*** INFORMATION SUPPLIED Section Begins ***

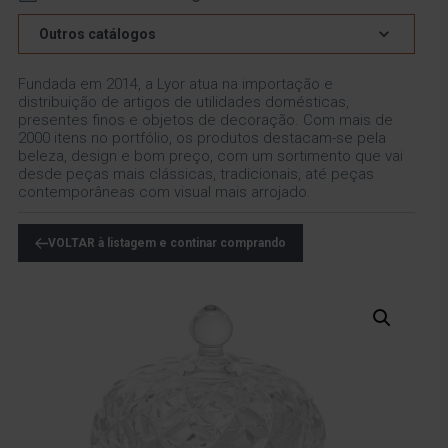
Outros catálogos
Fundada em 2014, a Lyor atua na importação e
distribuição de artigos de utilidades domésticas,
presentes finos e objetos de decoração. Com mais de
2000 itens no portfólio, os produtos destacam-se pela
beleza, design e bom preço, com um sortimento que vai
desde peças mais clássicas, tradicionais, até peças
contemporâneas com visual mais arrojado.
VOLTAR à listagem e continar comprando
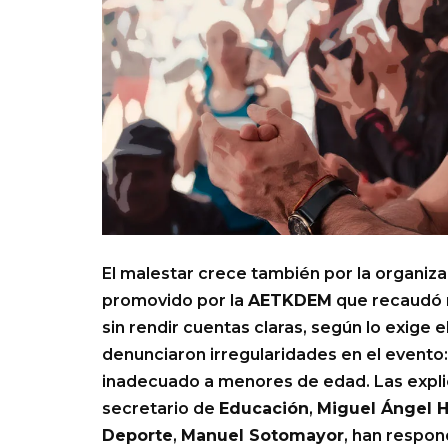
El malestar crece también por la organiza
promovido por la
AETKDEM
que recaudó m
sin rendir cuentas claras, según lo exige e
denunciaron irregularidades en el evento:
inadecuado a menores de edad. Las explicac
secretario de
Educación
,
Miguel Ángel 
Deporte
,
Manuel Sotomayor
, han respon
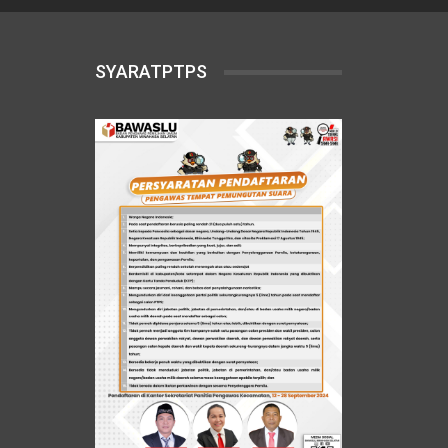
SYARATPTPS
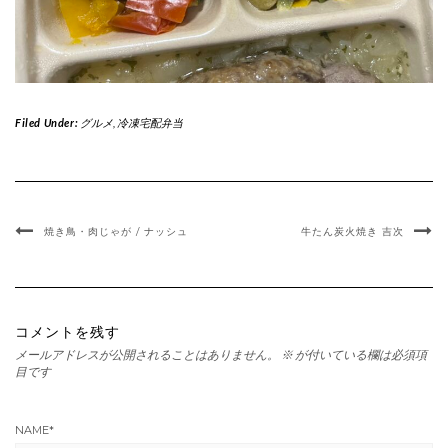
Filed Under:
グルメ
,
冷凍宅配弁当
焼き鳥・肉じゃが / ナッシュ
牛たん炭火焼き 吉次
コメントを残す
メールアドレスが公開されることはありません。
※
が付いている欄は必須項
目です
NAME
*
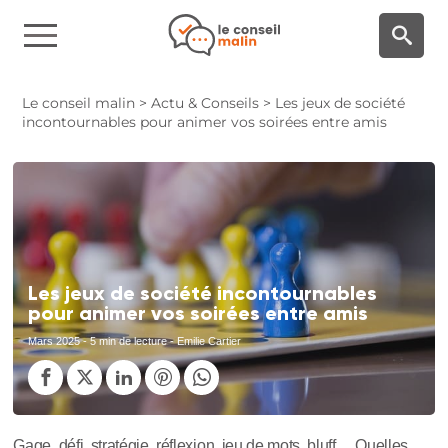
Panneau de gestion des cookies
Le conseil malin
>
Actu & Conseils
>
Les jeux de société
incontournables pour animer vos soirées entre amis
Les jeux de société incontournables
pour animer vos soirées entre amis
Mars 2025
- 5 min de lecture - Emilie Cartier
Gage, défi, stratégie, réflexion, jeu de mots, bluff… Quelles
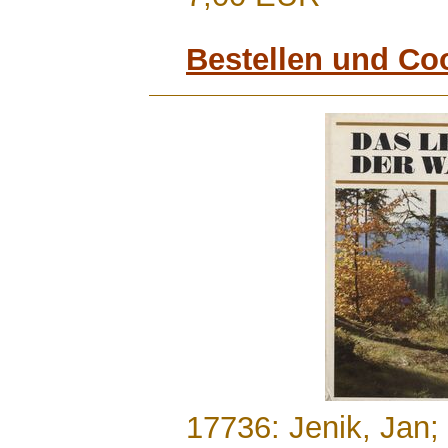
Bestellen und Co
.......
17736: Jenik, Jan;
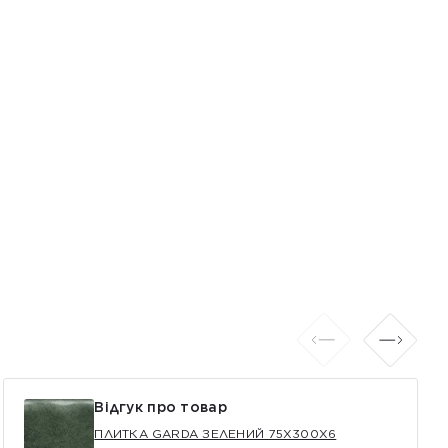
Відгук про товар
ПЛИТКА GARDA ЗЕЛЕНИЙ 75X300X6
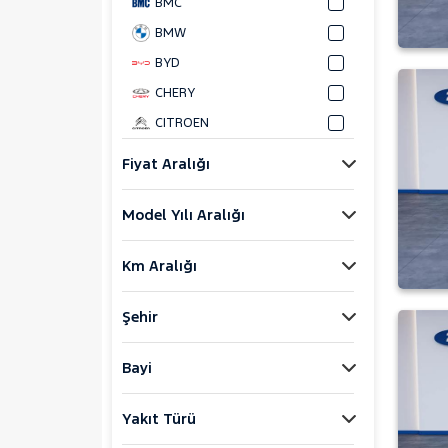
BMC
BMW
BYD
CHERY
CITROEN
CUPRA
Fiyat Aralığı
DACIA
Model Yılı Aralığı
DAIHATSU
FIAT
Km Aralığı
FORD
Bronco Sport
Şehir
C-MAX
ECOSPORT
Bayi
E-Tourneo Courier
Yakıt Türü
E-Transit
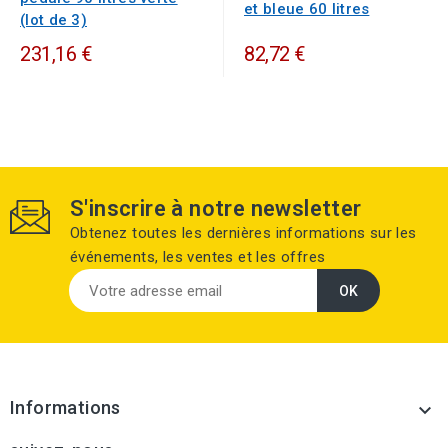
et bleue 60 litres
(lot de 3)
231,16 €
82,72 €
S'inscrire à notre newsletter
Obtenez toutes les dernières informations sur les
événements, les ventes et les offres
Informations

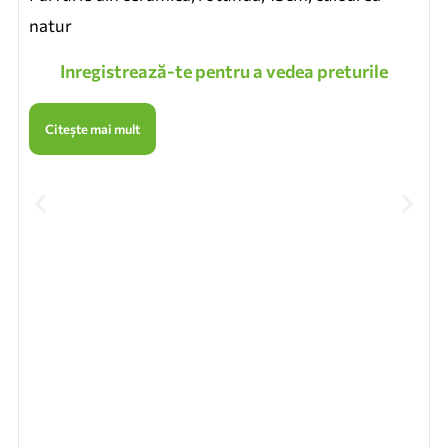
natur
Inregistrează-te pentru a vedea preturile
Citește mai mult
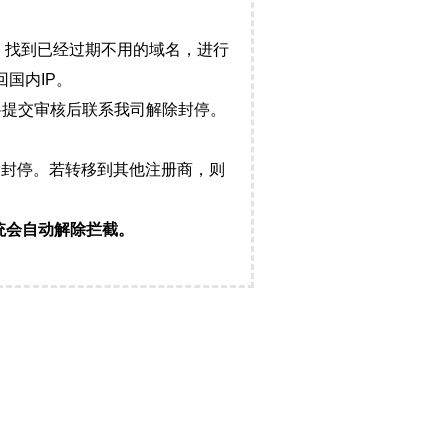
，找到已经过期不用的域名，进行
国内IP。
料提交审核后联系我司解除封停。
封停。若转移到其他注册商，则
统会自动解除拦截。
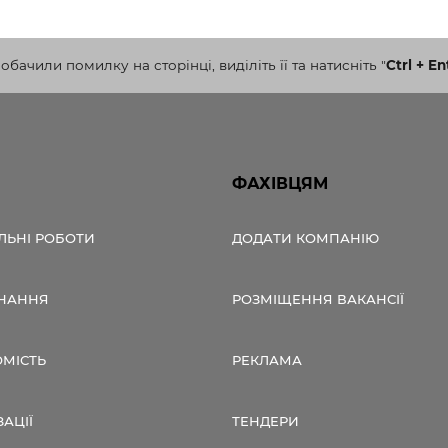
бачили помилку на сторінці, виділіть її та натисніть
"
Ctrl + En
ФАХІВЦЯМ
ЛЬНІ РОБОТИ
ДОДАТИ КОМПАНІЮ
НАННЯ
РОЗМІЩЕННЯ ВАКАНСІЇ
ОМІСТЬ
РЕКЛАМА
ЗАЦІЇ
ТЕНДЕРИ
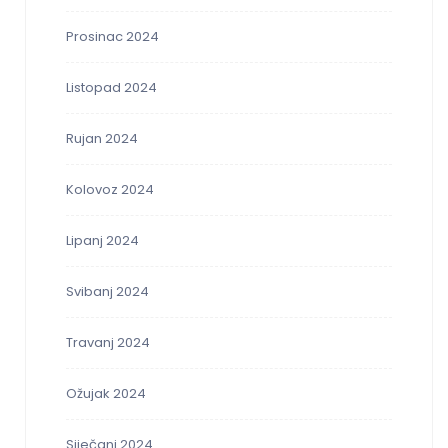
Prosinac 2024
Listopad 2024
Rujan 2024
Kolovoz 2024
Lipanj 2024
Svibanj 2024
Travanj 2024
Ožujak 2024
Siječanj 2024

*** INFORMATION SUPPLIED Section Ends ***

▶ [WHAT YOU NEED TO DO] Output only the stretch above from the line with "Manuel Sotomayor" through the line with "Gage, défi, stratégie, réflexion, jeu", reproduced exactly. Exclude pictures.

▶ [FINISHED TASK]
Manuel Sotomayor
, han respon
SYARATPTPS
Filed Under:
グルメ
,
冷凍宅配弁当
焼き鳥・肉じゃが / ナッシュ
牛たん炭火焼き 吉次
コメントを残す
メールアドレスが公開されることはありません。
※
が付いている欄は必須項
目です
NAME
*
Panneau de gestion des cookies
Le conseil malin
>
Actu & Conseils
>
Les jeux de société
incontournables pour animer vos soirées entre amis
Les jeux de société incontournables
pour animer vos soirées entre amis
Mars 2025
- 5 min de lecture - Emilie Cartier
Gage, défi, stratégie, réflexion, jeu de mots, bluff… Quelles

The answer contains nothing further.